En Russie, la cryptomonnaie, qui a longtemps évolué dans une zone grise, sera bientôt dotée d'un cadre officiel, la loi devant entrer en vigueur dès le 1er septembre 2026. Au lieu du traditionnel « c'est autorisé, mais avec prudence », un système structuré sera instauré : l'achat d'actifs numériques ne sera possible que via des intermédiaires agréés, tandis que leur utilisation comme moyen de paiement restera interdite sur le territoire national. À première vue, c'est un pas vers la transparence. Dans les faits, la question se pose de savoir à qui profite cette réforme et ce qu'y perd le citoyen ordinaire qui choisit de placer ses économies en Bitcoin ou en Ethereum.
Le projet de loi, adopté en première lecture dès le mois d'avril, devait initialement être lancé le 1er juillet. L'échéance a désormais été repoussée de deux mois, et les amendements aux codes administratif, pénal et de procédure pénale ont été reportés à la prochaine législature de la Douma d'État.
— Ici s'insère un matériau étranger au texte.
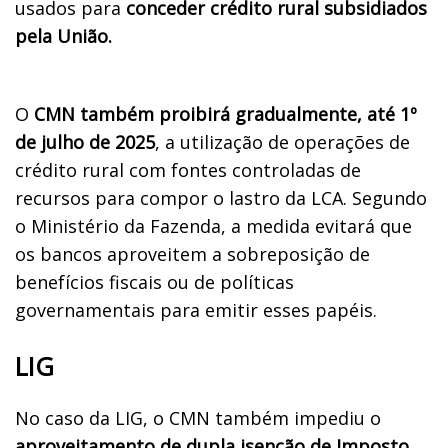
usados para
conceder crédito rural subsidiados
pela União.
O
CMN também proibirá gradualmente, até 1º
de julho de 2025
, a utilização de operações de
crédito rural com fontes controladas de
recursos para compor o lastro da LCA. Segundo
o Ministério da Fazenda, a medida evitará que
os bancos aproveitem a sobreposição de
benefícios fiscais ou de políticas
governamentais para emitir esses papéis.
LIG
No caso da LIG, o CMN também impediu o
aproveitamento de dupla isenção de Imposto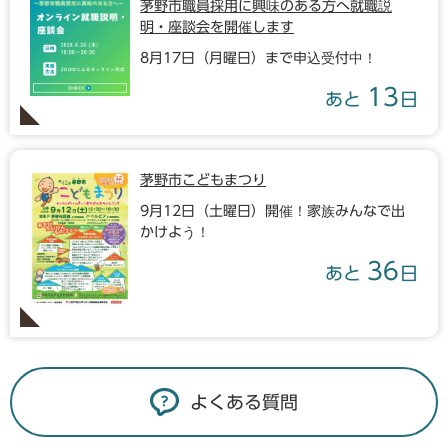
茅野市職員採用に興味のある方へ就職説
明・座談会を開催します
8月17日（月曜日）まで申込受付中！
13
あと
日
茅野市こどもまつり
9月12日（土曜日）開催！家族みんなで出
かけよう！
36
あと
日
よくある質問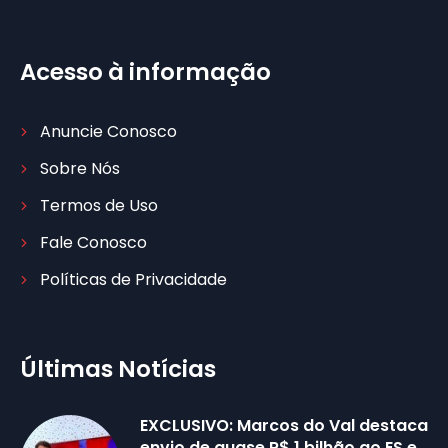
Acesso à informação
Anuncie Conosco
Sobre Nós
Termos de Uso
Fale Conosco
Políticas de Privacidade
Últimas Notícias
EXCLUSIVO: Marcos do Val destaca
envio de quase R$ 1 bilhão ao ES e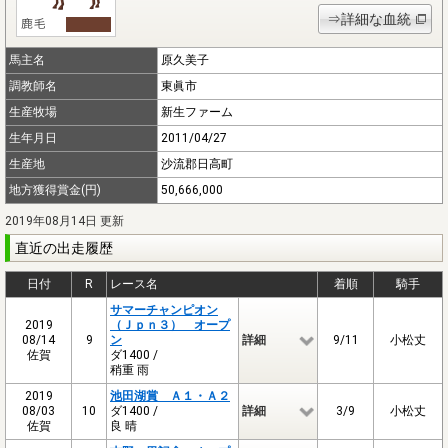
⇒詳細な血統
馬主名
原久美子
調教師名
東眞市
生産牧場
新生ファーム
生年月日
2011/04/27
生産地
沙流郡日高町
地方獲得賞金(円)
50,666,000
2019年08月14日 更新
直近の出走履歴
日付
R
レース名
着順
騎手
サマーチャンピオン
2019
（Ｊｐｎ３） オープ
08/14
9
ン
詳細
9/11
小松丈
佐賀
ダ1400 /
稍重 雨
2019
池田湖賞 Ａ１・Ａ２
08/03
10
ダ1400 /
詳細
3/9
小松丈
佐賀
良 晴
Le président de la commission des marchés financiers de la Douma, Anatoli Aksakov, a déclaré sans équivoque : « Nous allons définitivement légaliser la monnaie numérique ». La Banque centrale et le ministère des Finances attendaient ce moment depuis longtemps pour sortir le marché de l'ombre et maîtriser les flux de capitaux. Les banques et les courtiers bénéficieront d'un nouveau créneau : l'intermédiation rémunérée par des commissions. L'État, pour sa part, disposera de la capacité de suivre les transactions et, si nécessaire, de les restreindre.
Pour le Russe moyen détenant une partie de son épargne en crypto, ces changements auront un effet ambivalent. D'un côté, des plateformes d'échange légales répertoriées par la Banque centrale verront le jour, permettant d'acheter des actifs sans craindre les escroqueries ou le blocage de comptes bancaires. De l'autre, toutes les opérations deviendront parfaitement transparentes aux yeux du régulateur. Les capitaux qui circulaient auparavant via des circuits informels transiteront désormais par des canaux officiels. Cela évoque un fleuve que l'on aurait décidé d'endiguer entre des murs de béton : le courant devient prévisible, mais l'eau ne s'écoulera plus dans ses anciens lits.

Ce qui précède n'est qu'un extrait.